--- START ---
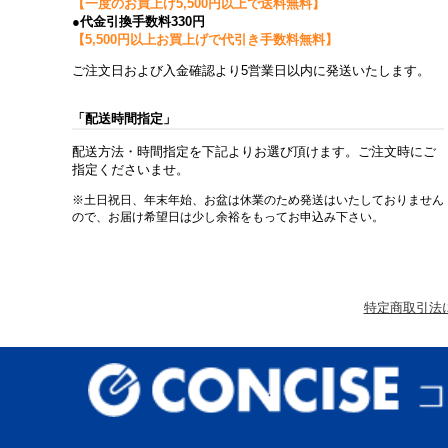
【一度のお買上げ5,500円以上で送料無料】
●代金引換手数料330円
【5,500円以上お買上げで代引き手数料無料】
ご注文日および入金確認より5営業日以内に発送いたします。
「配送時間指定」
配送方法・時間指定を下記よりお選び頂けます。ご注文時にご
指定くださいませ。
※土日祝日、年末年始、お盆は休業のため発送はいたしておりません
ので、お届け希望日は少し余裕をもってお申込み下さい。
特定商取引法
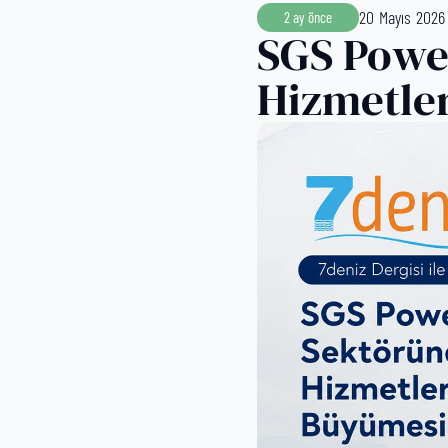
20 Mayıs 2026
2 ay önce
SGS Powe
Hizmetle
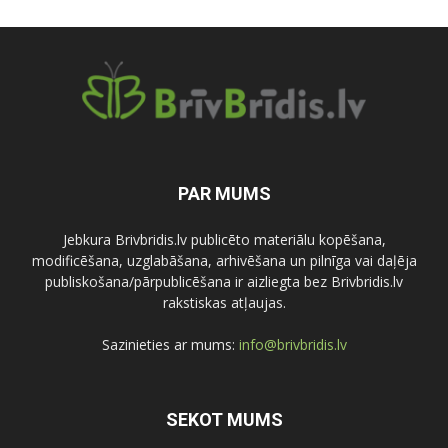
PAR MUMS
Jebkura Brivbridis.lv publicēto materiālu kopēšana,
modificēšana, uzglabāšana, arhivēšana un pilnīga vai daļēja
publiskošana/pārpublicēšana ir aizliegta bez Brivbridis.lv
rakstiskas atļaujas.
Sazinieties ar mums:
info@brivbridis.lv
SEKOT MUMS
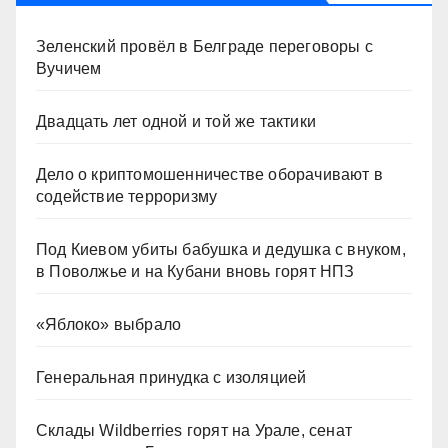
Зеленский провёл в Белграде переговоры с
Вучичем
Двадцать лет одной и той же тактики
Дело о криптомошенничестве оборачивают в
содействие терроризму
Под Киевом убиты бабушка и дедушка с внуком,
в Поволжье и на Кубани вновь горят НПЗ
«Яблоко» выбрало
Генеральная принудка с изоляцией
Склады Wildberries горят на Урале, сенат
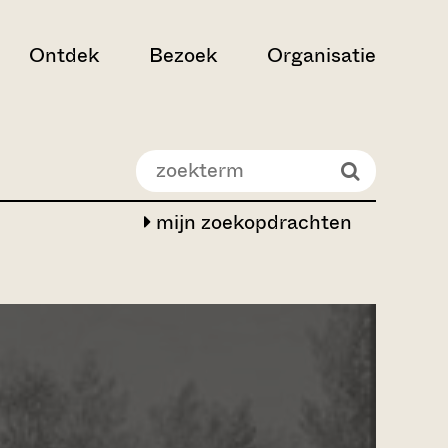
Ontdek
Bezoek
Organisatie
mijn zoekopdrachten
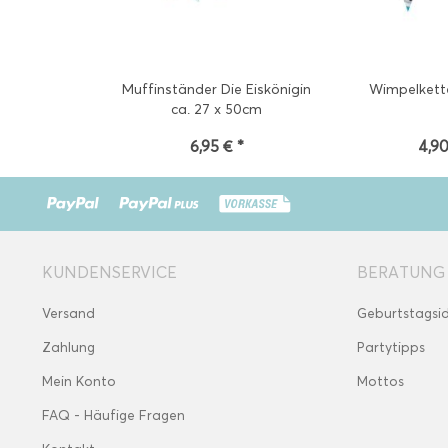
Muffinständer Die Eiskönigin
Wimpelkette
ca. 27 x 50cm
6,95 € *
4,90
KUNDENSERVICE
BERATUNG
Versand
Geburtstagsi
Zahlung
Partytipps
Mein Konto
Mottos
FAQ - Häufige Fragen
--- END ---
= Exercise instructions =
Return every line of the records in which the word "горят" is found.

= Task response =
в Поволжье и на Кубани вновь горят НПЗ
Склады Wildberries горят на Урале, сенат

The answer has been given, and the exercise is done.